NICU Pain Management: The Drugs Used When Infants Have Surgery

When a premature or critically ill newborn requires surgery, the drugs used to manage their pain typically include opioids like morphine and fentanyl for...

When a premature or critically ill newborn requires surgery, the drugs used to manage their pain typically include opioids like morphine and fentanyl for primary pain relief, sedatives such as midazolam and dexmedetomidine, non-opioid analgesics like acetaminophen, and inhaled anesthetics such as sevoflurane. These medications are administered in carefully calibrated doses because neonatal physiology differs dramatically from that of older children and adults — immature liver enzymes, different drug distribution patterns, and a developing brain all complicate what might otherwise be straightforward pharmacology. Consider a 28-week premature infant born weighing just over two pounds who needs emergency surgery for necrotizing enterocolitis: the anesthesiologist must balance adequate pain control against the reality that nearly none of these drugs carry FDA approval for use in this age group. The stakes of getting neonatal pain management right extend well beyond the operating room. Research has established that NICU infants undergo a mean of roughly 7.5 to 17.3 invasive procedures per day, and newborns admitted to a NICU endure an average of 134 painful procedures in just the first two weeks of life.

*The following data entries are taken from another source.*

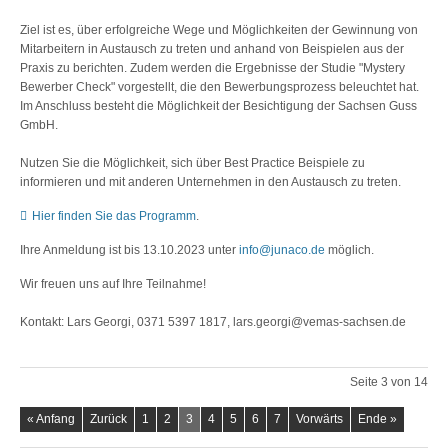
Ziel ist es, über erfolgreiche Wege und Möglichkeiten der Gewinnung von
Mitarbeitern in Austausch zu treten und anhand von Beispielen aus der
Praxis zu berichten. Zudem werden die Ergebnisse der Studie "Mystery
Bewerber Check" vorgestellt, die den Bewerbungsprozess beleuchtet hat.
Im Anschluss besteht die Möglichkeit der Besichtigung der Sachsen Guss
GmbH.
Nutzen Sie die Möglichkeit, sich über Best Practice Beispiele zu
informieren und mit anderen Unternehmen in den Austausch zu treten.
Hier finden Sie das Programm
.
Ihre Anmeldung ist bis 13.10.2023 unter
info@junaco.de
möglich.
Wir freuen uns auf Ihre Teilnahme!
Kontakt: Lars Georgi, 0371 5397 1817, lars.georgi@vemas-sachsen.de
Seite 3 von 14
« Anfang
Zurück
1
2
3
4
5
6
7
Vorwärts
Ende »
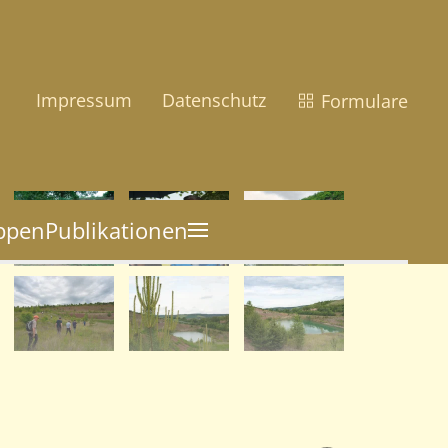
Impressum
Datenschutz
Formulare
uppen
Publikationen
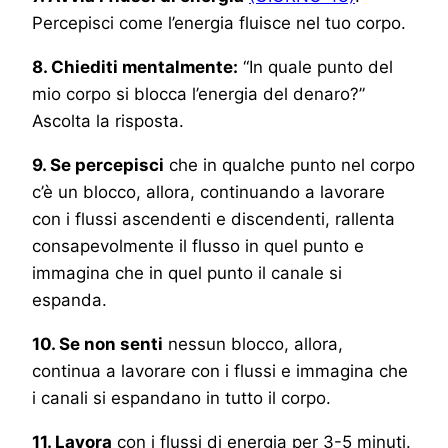
Percepisci come l’energia fluisce nel tuo corpo.
8. Chiediti mentalmente:
“In quale punto del
mio corpo si blocca l’energia del denaro?”
Ascolta la risposta.
9. Se percepisci
che in qualche punto nel corpo
c’è un blocco, allora, continuando a lavorare
con i flussi ascendenti e discendenti, rallenta
consapevolmente il flusso in quel punto e
immagina che in quel punto il canale si
espanda.
10. Se non senti
nessun blocco, allora,
continua a lavorare con i flussi e immagina che
i canali si espandano in tutto il corpo.
11. Lavora
con i flussi di energia per 3-5 minuti.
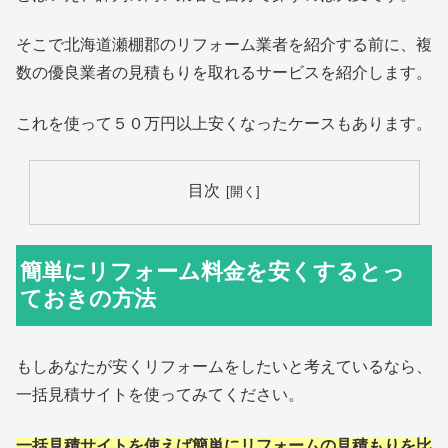
そこで北海道瀬棚郡のリフォーム業者を紹介する前に、複
数の優良業者の見積もりを取れるサービスを紹介します。
これを使って５０万円以上安くなったケースもあります。
目次
簡単にリフォーム料金を安くするとっ
ておきの方法
もしあなたが安くリフォームをしたいと考えているなら、
一括見積サイトを使ってみてください。
一括見積サイトを使えば簡単にリフォームの見積もりを比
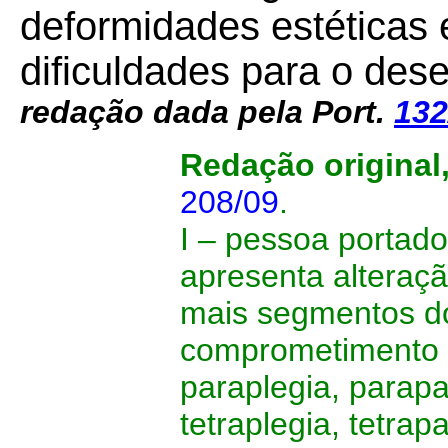
deformidades estéticas
dificuldades para o de
redação dada pela Port.
132
Redação original
208/09
.
I – pessoa portado
apresenta alteraç
mais segmentos do
comprometimento d
paraplegia, parap
tetraplegia, tetrapa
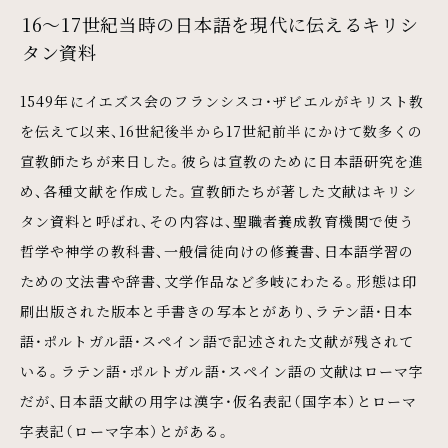
16～17世紀当時の日本語を現代に伝えるキリシ
タン資料
1549年にイエズス会のフランシスコ・ザビエルがキリスト教
を伝えて以来、16世紀後半から17世紀前半にかけて数多くの
宣教師たちが来日した。彼らは宣教のために日本語研究を進
め、各種文献を作成した。宣教師たちが著した文献はキリシ
タン資料と呼ばれ、その内容は、聖職者養成教育機関で使う
哲学や神学の教科書、一般信徒向けの修養書、日本語学習の
ための文法書や辞書、文学作品など多岐にわたる。形態は印
刷出版された版本と手書きの写本とがあり、ラテン語・日本
語・ポルトガル語・スペイン語で記述された文献が残されて
いる。ラテン語・ポルトガル語・スペイン語の文献はローマ字
だが、日本語文献の用字は漢字・仮名表記（国字本）とローマ
字表記（ローマ字本）とがある。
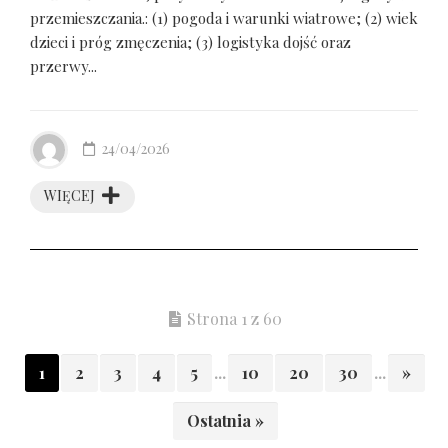
przemieszczania.: (1) pogoda i warunki wiatrowe; (2) wiek
dzieci i próg zmęczenia; (3) logistyka dojść oraz
przerwy...
24/04/2026
WIĘCEJ
Strona 1 z 60
1
2
3
4
5
...
10
20
30
...
»
Ostatnia »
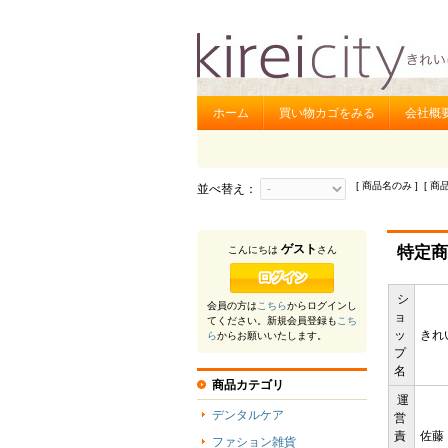
ホーム
買い物カゴをみる
会社概
[ 商品名のみ ] [ 商
並べ替え：
ゲスト
特定商
こんにちは
さん
シ
会員の方は
こちら
からログインし
ョ
てください。新規会員登録も
こち
ッ
きれ
ら
からお願いいたします。
プ
名
商品カテゴリ
運
デンタルケア
営
責
佐藤
ファション雑貨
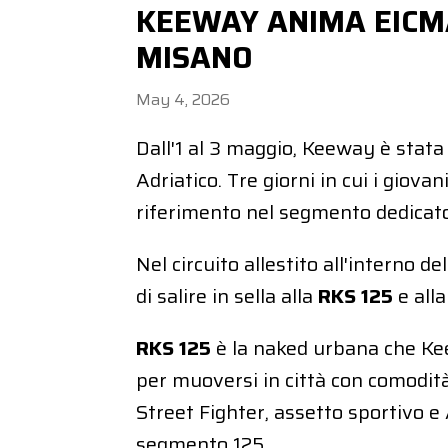
KEEWAY ANIMA EICMA
MISANO
May 4, 2026
Dall'1 al 3 maggio, Keeway è stata
Adriatico. Tre giorni in cui i gio
riferimento nel segmento dedicato
Nel circuito allestito all'interno 
di salire in sella alla
RKS 125
e all
RKS 125
è la naked urbana che Kee
per muoversi in città con comodità
Street Fighter, assetto sportivo e
segmento 125.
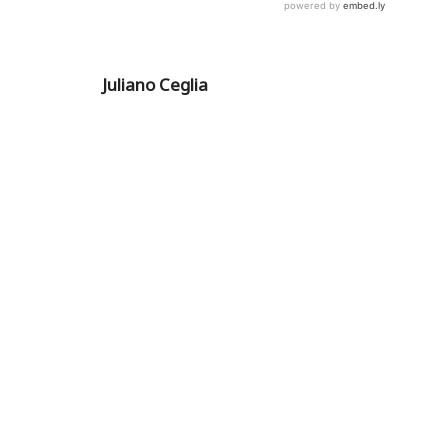
Juliano Ceglia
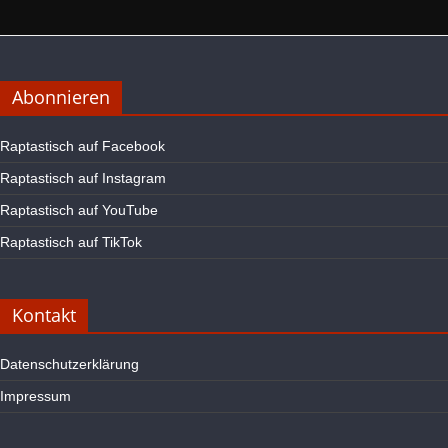
Abonnieren
Raptastisch auf Facebook
Raptastisch auf Instagram
Raptastisch auf YouTube
Raptastisch auf TikTok
Kontakt
Datenschutzerklärung
Impressum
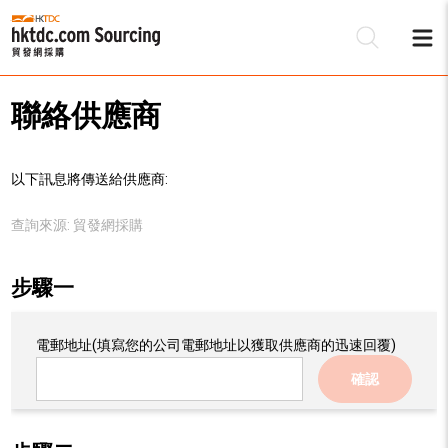
聯絡供應商
以下訊息將傳送給供應商:
查詢來源:
貿發網採購
步驟一
電郵地址
(填寫您的公司電郵地址以獲取供應商的迅速回覆)
確認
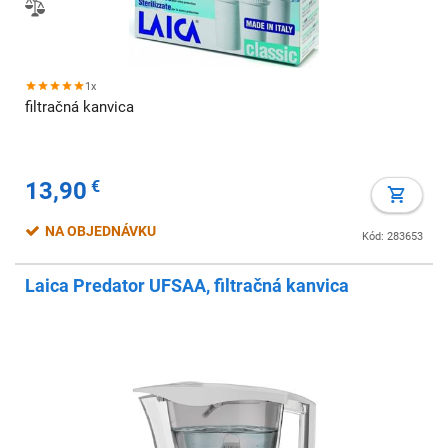
1x
filtračná kanvica
13,90
€
NA OBJEDNÁVKU
Kód: 283653
Laica Predator UFSAA, filtračná kanvica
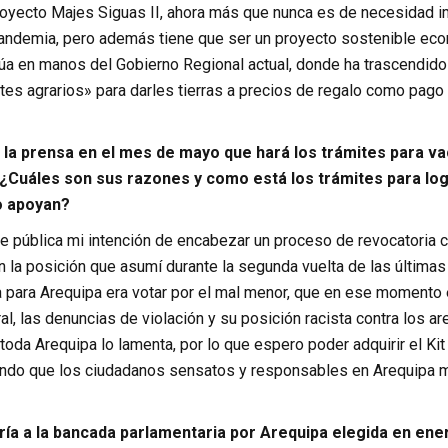
 Proyecto Majes Siguas II, ahora más que nunca es de necesidad i
andemia, pero además tiene que ser un proyecto sostenible econ
núa en manos del Gobierno Regional actual, donde ha trascendido
es agrarios» para darles tierras a precios de regalo como pago 
 la prensa en el mes de mayo que hará los trámites para va
 ¿Cuáles son sus razones y como está los trámites para log
lo apoyan?
 pública mi intención de encabezar un proceso de revocatoria co
 la posición que asumí durante la segunda vuelta de las última
a para Arequipa era votar por el mal menor, que en ese momento 
l, las denuncias de violación y su posición racista contra los 
 toda Arequipa lo lamenta, por lo que espero poder adquirir el Ki
ndo que los ciudadanos sensatos y responsables en Arequipa me
ría a la bancada parlamentaria por Arequipa elegida en ener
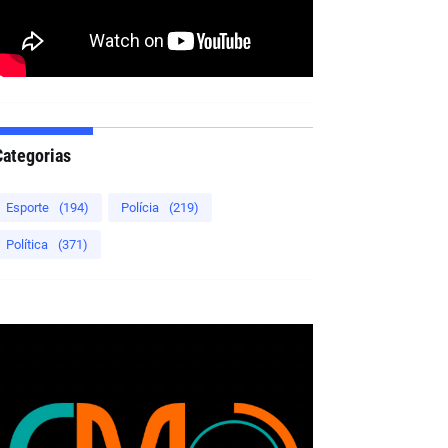
Categorias
Esporte
(194)
Polícia
(219)
Política
(371)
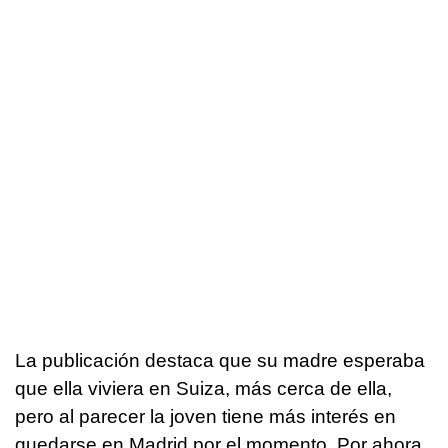
La publicación destaca que su madre esperaba
que ella viviera en Suiza, más cerca de ella,
pero al parecer la joven tiene más interés en
quedarse en Madrid por el momento. Por ahora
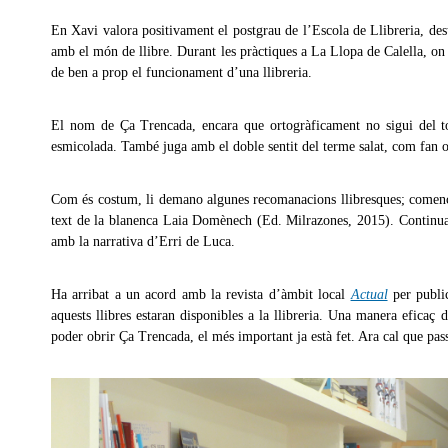
En Xavi valora positivament el postgrau de l’Escola de Llibreria, dest
amb el món de llibre. Durant les pràctiques a La Llopa de Calella, on s’h
de ben a prop el funcionament d’una llibreria.
El nom de Ça Trencada, encara que ortogràficament no sigui del tot 
esmicolada. També juga amb el doble sentit del terme salat, com fan o 
Com és costum, li demano algunes recomanacions llibresques; començ
text de la blanenca Laia Domènech (Ed. Milrazones, 2015). Contin
amb la narrativa d’Erri de Luca.
Ha arribat a un acord amb la revista d’àmbit local
Actual
per publi
aquests llibres estaran disponibles a la llibreria. Una manera efica
poder obrir Ça Trencada, el més important ja està fet. Ara cal que passi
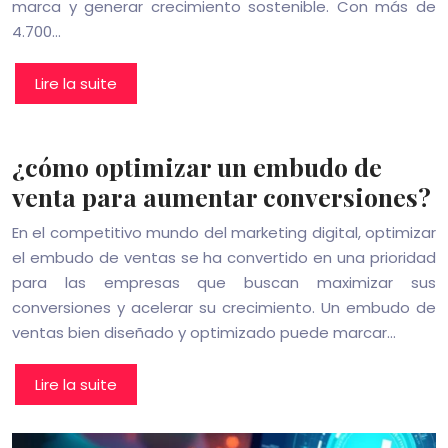
marca y generar crecimiento sostenible. Con más de
4.700…
Lire la suite
¿cómo optimizar un embudo de
venta para aumentar conversiones?
En el competitivo mundo del marketing digital, optimizar
el embudo de ventas se ha convertido en una prioridad
para las empresas que buscan maximizar sus
conversiones y acelerar su crecimiento. Un embudo de
ventas bien diseñado y optimizado puede marcar…
Lire la suite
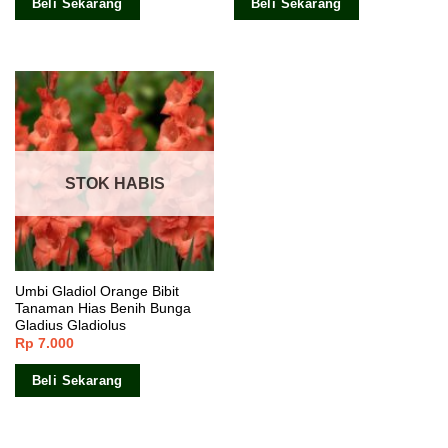
Beli Sekarang
Beli Sekarang
STOK HABIS
Umbi Gladiol Orange Bibit
Tanaman Hias Benih Bunga
Gladius Gladiolus
Rp
7.000
Beli Sekarang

Some infants experience more than 3,000 painful procedures during their entire NICU stay. Despite this staggering burden, nearly 80 percent of newborns in intensive care have pain that goes untreated. For readers of this site who follow brain health and neurological development, the implications are significant — repeated, unmanaged pain in the neonatal period has been linked to altered brain development and long-term neurodevelopmental consequences. This article walks through each major drug class used in NICU surgical pain management, from opioids and sedatives to non-opioid alternatives and general anesthesia. It also covers the FDA’s safety warning about anesthetics and the developing brain, the American Academy of Pediatrics’ current guidelines, non-pharmacological pain interventions, and the shift toward multimodal analgesia strategies designed to reduce cumulative opioid exposure in the most vulnerable patients.

Table of Contents

What Are the Primary Drugs Used for Pain Management During Infant Surgery in the NICU?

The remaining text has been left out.